Russian President Vladimir Putin’s military mobilization order, threats to use nuclear weapons and a push to annex swaths of Ukrainian territory mark a new stage in the seven-month old conflict.

The announcements - coinciding with the diplomatic highlight of the year that is the UN General Assembly meeting - were condemned globally and triggered fresh protests in Russia, where raft-age Russians headed abroad to escape Moscow’s biggest conscription drive since World War Two.

The latest escalation has reverberated across markets: oil prices are sharply higher, raising the specter of more pain on the energy front for Europe. Meanwhile, European Union foreign ministers are readying another package of sanctions - their eighth one - which could be formalized in mid-October.

RED HOT

The headquarters of the European Central Bank (ECB) is pictured on July 21.DANIEL ROLAND/AFP/Getty Images

The “flash” estimate of September euro area consumer price data is out on Friday and should show inflation at a fresh record high above 9%.

Investors have already ramped up expectations for another 75 bps, ECB rate hike in October, so the data shouldn’t change the near-term rate outlook.
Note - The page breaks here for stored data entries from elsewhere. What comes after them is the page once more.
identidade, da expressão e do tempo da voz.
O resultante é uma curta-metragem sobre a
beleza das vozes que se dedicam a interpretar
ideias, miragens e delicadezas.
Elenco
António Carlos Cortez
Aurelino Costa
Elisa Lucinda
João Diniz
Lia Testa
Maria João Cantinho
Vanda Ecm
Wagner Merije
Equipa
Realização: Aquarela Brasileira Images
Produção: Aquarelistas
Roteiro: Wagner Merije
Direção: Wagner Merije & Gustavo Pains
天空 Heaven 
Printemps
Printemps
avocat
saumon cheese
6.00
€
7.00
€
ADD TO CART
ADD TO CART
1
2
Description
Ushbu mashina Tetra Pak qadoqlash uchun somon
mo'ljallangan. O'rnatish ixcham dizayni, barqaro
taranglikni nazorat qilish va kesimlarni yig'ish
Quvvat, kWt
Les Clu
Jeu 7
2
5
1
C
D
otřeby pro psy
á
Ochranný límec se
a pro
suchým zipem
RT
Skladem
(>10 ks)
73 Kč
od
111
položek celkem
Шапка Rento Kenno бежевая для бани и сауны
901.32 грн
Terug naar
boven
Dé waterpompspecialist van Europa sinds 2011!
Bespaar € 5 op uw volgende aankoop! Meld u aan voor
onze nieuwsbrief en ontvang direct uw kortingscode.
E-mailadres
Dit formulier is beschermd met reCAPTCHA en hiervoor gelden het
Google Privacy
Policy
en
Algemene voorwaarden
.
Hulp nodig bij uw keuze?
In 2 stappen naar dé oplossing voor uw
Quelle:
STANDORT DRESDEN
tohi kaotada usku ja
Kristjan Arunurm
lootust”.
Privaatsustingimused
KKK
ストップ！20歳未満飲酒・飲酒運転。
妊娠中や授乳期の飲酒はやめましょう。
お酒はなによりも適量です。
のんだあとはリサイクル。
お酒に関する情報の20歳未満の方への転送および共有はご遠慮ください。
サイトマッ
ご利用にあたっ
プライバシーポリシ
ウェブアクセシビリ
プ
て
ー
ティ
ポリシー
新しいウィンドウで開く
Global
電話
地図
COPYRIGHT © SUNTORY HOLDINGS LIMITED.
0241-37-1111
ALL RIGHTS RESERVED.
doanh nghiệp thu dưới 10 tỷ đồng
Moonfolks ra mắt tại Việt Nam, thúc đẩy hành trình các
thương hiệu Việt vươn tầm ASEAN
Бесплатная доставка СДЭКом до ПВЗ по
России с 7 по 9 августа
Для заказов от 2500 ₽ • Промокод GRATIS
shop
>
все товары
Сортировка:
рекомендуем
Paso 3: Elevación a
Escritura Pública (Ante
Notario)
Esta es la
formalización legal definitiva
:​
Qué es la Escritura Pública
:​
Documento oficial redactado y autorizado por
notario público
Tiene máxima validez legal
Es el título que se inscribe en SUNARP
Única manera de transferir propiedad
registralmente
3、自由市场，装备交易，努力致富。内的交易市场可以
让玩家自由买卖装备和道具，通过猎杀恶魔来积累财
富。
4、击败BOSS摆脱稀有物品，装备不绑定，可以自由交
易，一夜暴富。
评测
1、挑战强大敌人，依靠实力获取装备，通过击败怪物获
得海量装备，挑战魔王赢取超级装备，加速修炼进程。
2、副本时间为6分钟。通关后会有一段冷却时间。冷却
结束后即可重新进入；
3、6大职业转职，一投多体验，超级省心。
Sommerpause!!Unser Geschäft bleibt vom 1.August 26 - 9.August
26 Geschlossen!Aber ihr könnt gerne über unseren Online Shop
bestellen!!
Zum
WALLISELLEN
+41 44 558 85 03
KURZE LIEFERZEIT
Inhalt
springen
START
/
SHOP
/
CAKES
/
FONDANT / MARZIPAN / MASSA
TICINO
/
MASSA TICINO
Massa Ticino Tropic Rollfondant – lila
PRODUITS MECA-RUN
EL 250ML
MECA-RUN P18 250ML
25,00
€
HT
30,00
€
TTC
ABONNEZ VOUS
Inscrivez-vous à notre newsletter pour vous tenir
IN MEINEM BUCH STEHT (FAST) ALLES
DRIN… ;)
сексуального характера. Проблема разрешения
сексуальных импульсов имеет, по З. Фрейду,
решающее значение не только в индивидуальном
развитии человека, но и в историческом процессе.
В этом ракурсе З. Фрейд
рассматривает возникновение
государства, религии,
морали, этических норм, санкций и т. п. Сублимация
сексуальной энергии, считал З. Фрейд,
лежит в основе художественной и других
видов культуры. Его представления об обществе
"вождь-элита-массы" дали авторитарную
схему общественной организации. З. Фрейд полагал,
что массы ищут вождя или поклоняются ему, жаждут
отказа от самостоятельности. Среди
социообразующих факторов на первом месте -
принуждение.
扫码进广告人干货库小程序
Yet any signs that underlying price pressures are broadening out, could further push up expectations for where rates in the bloc end up. The ECB is increasingly hawkish in its rhetoric and some ECB watchers say a mega 100 bps rate hike cannot be ruled out in coming months. Indeed, that’s what Sweden’s Riksbank just did, as did the Bank of Canada in July.

TESTING TIMES

Customers wait on a long check out line at a Target store in San Francisco on Saturday, June 15, 2019.Michael Liedtke/The Associated Press

Can the U.S. consumer defy sizzling inflation and rising borrowing costs? Tuesday’s consumer confidence measure will indicate how this key pillar of the economy is holding up.

Last month, the Conference Board’s overall consumer confidence index rebounded to 103.2, ending three straight monthly declines. This month’s index is expected to come in at 104, a Reuters poll suggests.

In one positive sign, data earlier this month showed U.S. retail sales unexpectedly rebounded in August as Americans ramped up purchases of motor vehicles and dined out more thanks to lower gasoline prices.

But with stock markets faltering and bond yields climbing, whether consumers remain upbeat is yet to be seen -- especially given a Fed intent on bringing inflation down even at the expense of a sharp slowdown in growth.

NO DRAMA HERE?

Brothers of Italy party leader Giorgia Meloni gestures as she delivers a speech on stage on Sept. 22during a joint rally of Italy's right-wing parties Brothers of Italy (Fratelli d'Italia, FdI), the League (Lega) and Forza Italia at Piazza del Popolo in Rome, ahead of the Sept. 25 general election.AFP Contributor#AFP/AFP/Getty Images

When Italy last went to the polls in 2018, markets were rattled by anti-euro rhetoric from populist parties. Fast forward and there’s little visible stress in markets as Giorgia Meloni’s right-wing bloc looks set for a majority in both houses of parliament in Sunday’s vote.

Her Brothers of Italy party traces its roots to a post-fascist movement. But Meloni, favorite to succeed Mario Draghi and become Italy’s first female PM, has embraced an EU-friendly face -- reassuring investors.

Italy’s 10-year bond yield gap over Germany has widened from the post-pandemic lows but is far from levels seen in 2018. Still, the size of Meloni’s grip on parliament will be watched closely. Investors may welcome a solid majority that falls short of the two thirds needed to change the constitution, which could cause instability. How a new government navigates an energy crunch that is pushing highly-indebted Italy into recession will also be under scrutiny.